Location
- Country: Canada
- Province: Quebec
- Region: Chaudière-Appalaches
- MRC: Montmagny Regional County Municipality

Physical characteristics
- Source: Mountain and forest streams
- • location: Cap-Saint-Ignace
- • coordinates: 46°54′05″N 70°19′17″W﻿ / ﻿46.901401°N 70.321295°W
- • elevation: 395 metres (1,296 ft)
- Mouth: Estuary of Saint Lawrence
- • location: Notre-Dame-du-Rosaire
- • coordinates: 46°54′08″N 70°22′35″W﻿ / ﻿46.90222°N 70.37639°W
- • elevation: 361 metres (1,184 ft)
- Length: 5.9 kilometres (3.7 mi)

Basin features
- Progression: rivière des Perdrix, Bras Saint-Nicolas, Rivière du Sud (Montmagny), St. Lawrence River
- • left: (upstream)
- • right: (upstream)

= Inconnue River (rivière des Perdrix tributary) =

River in Chaudière-Appalaches, Quebec (Canada)

The Inconnue River (in French: rivière Inconnue) flows in the municipalities of Cap-Saint-Ignace and Notre-Dame-du-Rosaire, in the Montmagny Regional County Municipality, in the administrative region of Chaudière-Appalaches, in Quebec, in Canada.

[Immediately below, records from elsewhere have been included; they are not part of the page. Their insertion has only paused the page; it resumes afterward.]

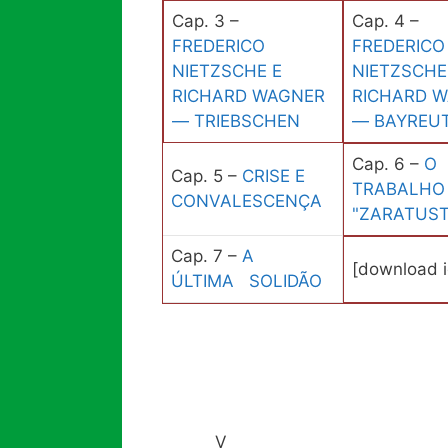
Cap. 3 –
Cap. 4 –
FREDERICO
FREDERICO
NIETZSCHE E
NIETZSCHE
RICHARD WAGNER
RICHARD 
— TRIEBSCHEN
— BAYREU
Cap. 6 –
O
Cap. 5 –
CRISE E
TRABALHO
CONVALESCENÇA
"ZARATUST
Cap. 7 –
A
[download i
ÚLTIMA SOLIDÃO
V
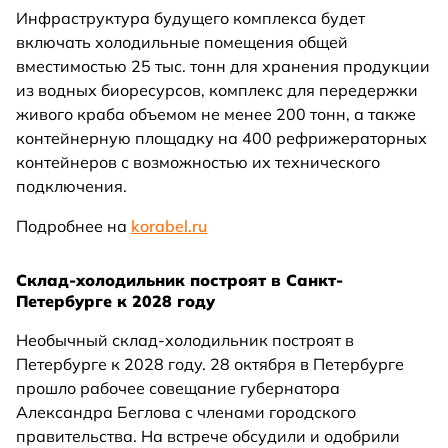
Инфраструктура будущего комплекса будет
включать холодильные помещения общей
вместимостью 25 тыс. тонн для хранения продукции
из водных биоресурсов, комплекс для передержки
живого краба объемом не менее 200 тонн, а также
контейнерную площадку на 400 рефрижераторных
контейнеров с возможностью их технического
подключения.
Подробнее на
korabel.ru
Склад-холодильник построят в Санкт-
Петербурге к 2028 году
Необычный склад-холодильник построят в
Петербурге к 2028 году. 28 октября в Петербурге
прошло рабочее совещание губернатора
Александра Беглова с членами городского
правительства. На встрече обсудили и одобрили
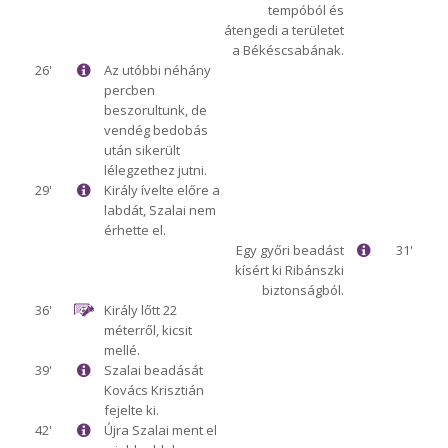
tempóból és
átengedi a területet
a Békéscsabának.
26'
Az utóbbi néhány
percben
beszorultunk, de
vendég bedobás
után sikerült
lélegzethez jutni.
29'
Király ívelte előre a
labdát, Szalai nem
érhette el.
Egy győri beadást
31'
kísért ki Ribánszki
biztonságból.
36'
Király lőtt 22
méterről, kicsit
mellé.
39'
Szalai beadását
Kovács Krisztián
fejelte ki.
42'
Újra Szalai ment el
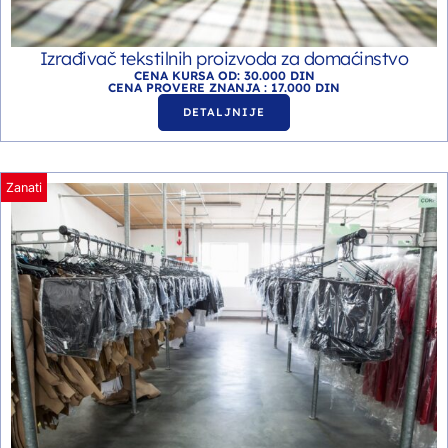
Izrađivač tekstilnih proizvoda za domaćinstvo
CENA KURSA OD: 30.000 DIN
CENA PROVERE ZNANJA : 17.000 DIN
DETALJNIJE
Zanati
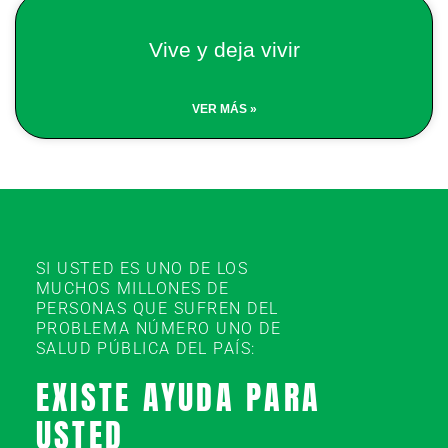
Vive y deja vivir
VER MÁS »
SI USTED ES UNO DE LOS
MUCHOS MILLONES DE
PERSONAS QUE SUFREN DEL
PROBLEMA NÚMERO UNO DE
SALUD PÚBLICA DEL PAÍS:
EXISTE AYUDA PARA
USTED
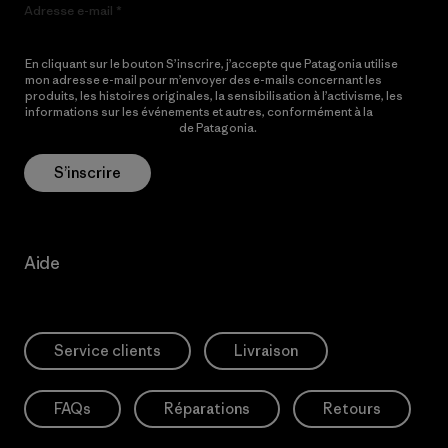
Adresse e-mail
En cliquant sur le bouton S’inscrire, j’accepte que Patagonia utilise
mon adresse e-mail pour m’envoyer des e-mails concernant les
produits, les histoires originales, la sensibilisation à l’activisme, les
informations sur les événements et autres, conformément à la
Politique de confidentialité
de Patagonia.
S’inscrire
Aide
Service clients
Livraison
FAQs
Réparations
Retours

The "Inconnue River" is a tributary of the east bank of the rivière des Perdrix, which flows towards the south bank of the Bras Saint-Nicolas; from there, the current flows to the southeast shore of the rivière du Sud (Montmagny); the latter flows north-east to the south shore of the St. Lawrence River.

== Geography ==
The main neighboring watersheds of the Inconnue River are:
- north side: rivière des Perdrix, St. Lawrence River, Bras Saint-Nicolas;
- east side: Fortin stream, Bras Saint-Nicolas, Cloutier River;
- south side: rivière des Perdrix, Cloutier River, rivière du Sud (Montmagny), Fraser River;
- west side: rivière des Perdrix, Morigeau River.

The Inconnue River has its source on the north slope of the Notre Dame Mountains, in the township of Bourdages, in the municipality of Cap-Saint-Ignace. Several branches of mountain and forest streams feed the head of the Inconnue River.

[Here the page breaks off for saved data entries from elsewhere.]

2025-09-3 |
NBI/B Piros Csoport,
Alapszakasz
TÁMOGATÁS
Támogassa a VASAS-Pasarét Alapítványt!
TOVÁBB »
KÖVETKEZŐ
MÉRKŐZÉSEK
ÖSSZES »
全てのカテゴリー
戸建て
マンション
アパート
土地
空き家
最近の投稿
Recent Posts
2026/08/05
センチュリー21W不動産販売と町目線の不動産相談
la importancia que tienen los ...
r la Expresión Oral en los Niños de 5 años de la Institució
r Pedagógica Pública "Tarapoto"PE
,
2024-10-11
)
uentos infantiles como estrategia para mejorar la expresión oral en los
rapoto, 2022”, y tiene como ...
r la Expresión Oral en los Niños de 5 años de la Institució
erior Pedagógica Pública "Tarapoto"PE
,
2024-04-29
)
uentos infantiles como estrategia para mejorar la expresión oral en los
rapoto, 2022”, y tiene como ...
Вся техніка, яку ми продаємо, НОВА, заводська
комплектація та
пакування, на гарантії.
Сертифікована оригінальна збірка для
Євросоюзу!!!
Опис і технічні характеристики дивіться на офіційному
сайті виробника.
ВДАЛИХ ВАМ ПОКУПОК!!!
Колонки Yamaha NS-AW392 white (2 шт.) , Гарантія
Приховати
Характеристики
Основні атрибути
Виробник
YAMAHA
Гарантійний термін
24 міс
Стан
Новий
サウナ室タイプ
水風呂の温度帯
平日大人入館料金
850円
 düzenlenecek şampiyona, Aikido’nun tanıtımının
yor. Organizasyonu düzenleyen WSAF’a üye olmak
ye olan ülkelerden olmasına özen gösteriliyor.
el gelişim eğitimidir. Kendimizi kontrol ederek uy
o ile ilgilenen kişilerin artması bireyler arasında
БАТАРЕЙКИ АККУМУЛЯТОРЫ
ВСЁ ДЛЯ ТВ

From its source, the Inconnue River flows through mountainous and forested areas over 5.9 km, divided into the following segments:

- 3.1 km southwesterly in Cap-Saint-Ignace, to the limit between Cap-Saint-Ignace and Notre-Dame-du-Rosaire;
- 2.8 km north-west in Notre-Dame-du-Rosaire, until its confluence.

The Inconnue River flows on the east bank of the Perdrix River (Bras Saint-Nicolas) in a small valley north of the Érables mountain. This confluence is located 14.3 km from the south shore of the St. Lawrence River, 8.4 km north of the village of Notre-Dame-du-Rosaire and at 15.8 km southeast of the Montmagny highway bridge.

== Toponymy ==
The toponym Rivière Inconnue was formalized on December 5, 1968, at the Commission de toponymie du Québec.